Querying with the previous context

Now comes the interesting part. Since we are dynamically storing messages, we can use those to add previous context to every new query we have in a conversation.

When I was going through LlamaIndex docs, similar to query_engine there is a chat_engine. In the docs, you will find almost all examples are using ChatMemoryBuffer but that won’t work out for us, the reason being it stays for that particular session but won’t scale up for multiple conversations.

# From LlamaIndex docs  
from llama_index.core.memory import ChatMemoryBuffer  
  
memory = ChatMemoryBuffer.from_defaults(token_limit=1500)  
  
chat_engine = index.as_chat_engine(  
    chat_mode="context",  
    memory=memory,  
    system_prompt=(  
        "You are a chatbot, able to have normal interactions, as well as talk"  
        " about an essay discussing Paul Grahams life."  
    ),  
)

But chat method has an optional parameter of chat_history, which receives the list of messages in the form of class ChatMessage. Here is the function that is used to structure the list of messages in the required form to be accessible by chat_engine, and I will be taking only the last 4 messages, the reason being LLMs have small context length and also saving money on tokens.

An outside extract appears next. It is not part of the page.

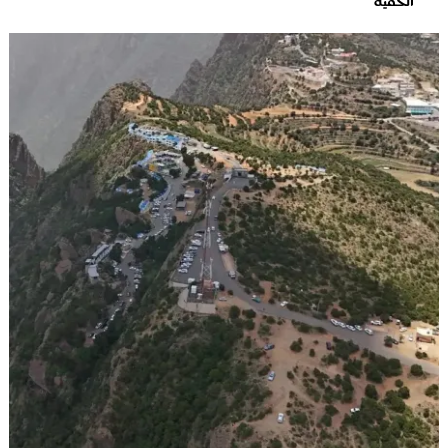
الخفية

def get_chat_history( chat_messages:List[dict],) -> List[ChatMessage]:  
    
    chat_history = []  
    for message in chat_messages:  
        chat_history.append(ChatMessage(content=message['content'], role=message['role']))  
    return chat_history[-4:]

Lastly, we will combine all of this in the query function

def engine(query,conersation_id,db: Session):  
    logger.debug(f"Received query: {query} and conversation_id: {conersation_id}")  
    chat_history = []  
    if not(conersation_id):  
        conversation_id = create_conversation(db=db,name=query[:20])  
    else:  
        conversation_id = conersation_id  
        messages = fetch_messages(db=db, conversation_id=conversation_id)  
        chat_history.extend(get_chat_history(chat_messages=messages))  
      
    logger.debug(f"Chat history: {chat_history}")  
    create_message(db=db, conversation_id=conversation_id, content=query, role=MessageRole.USER)  
    response = chat_engine.chat(query, chat_history=chat_history)  
    create_message(db=db, conversation_id=conversation_id, content=response.response, role=MessageRole.ASSISTANT)  
    logger.info(f"Query response: {response.response} and conversation_id: {conversation_id}")  
    return {  
        "response": response.response,  
        "conversation_id": conversation_id  
    }

Wrapping up

If you have come this far, thank you for giving your time. Hope you learned something new today. Soon, I will be posting many such blogs about my learnings.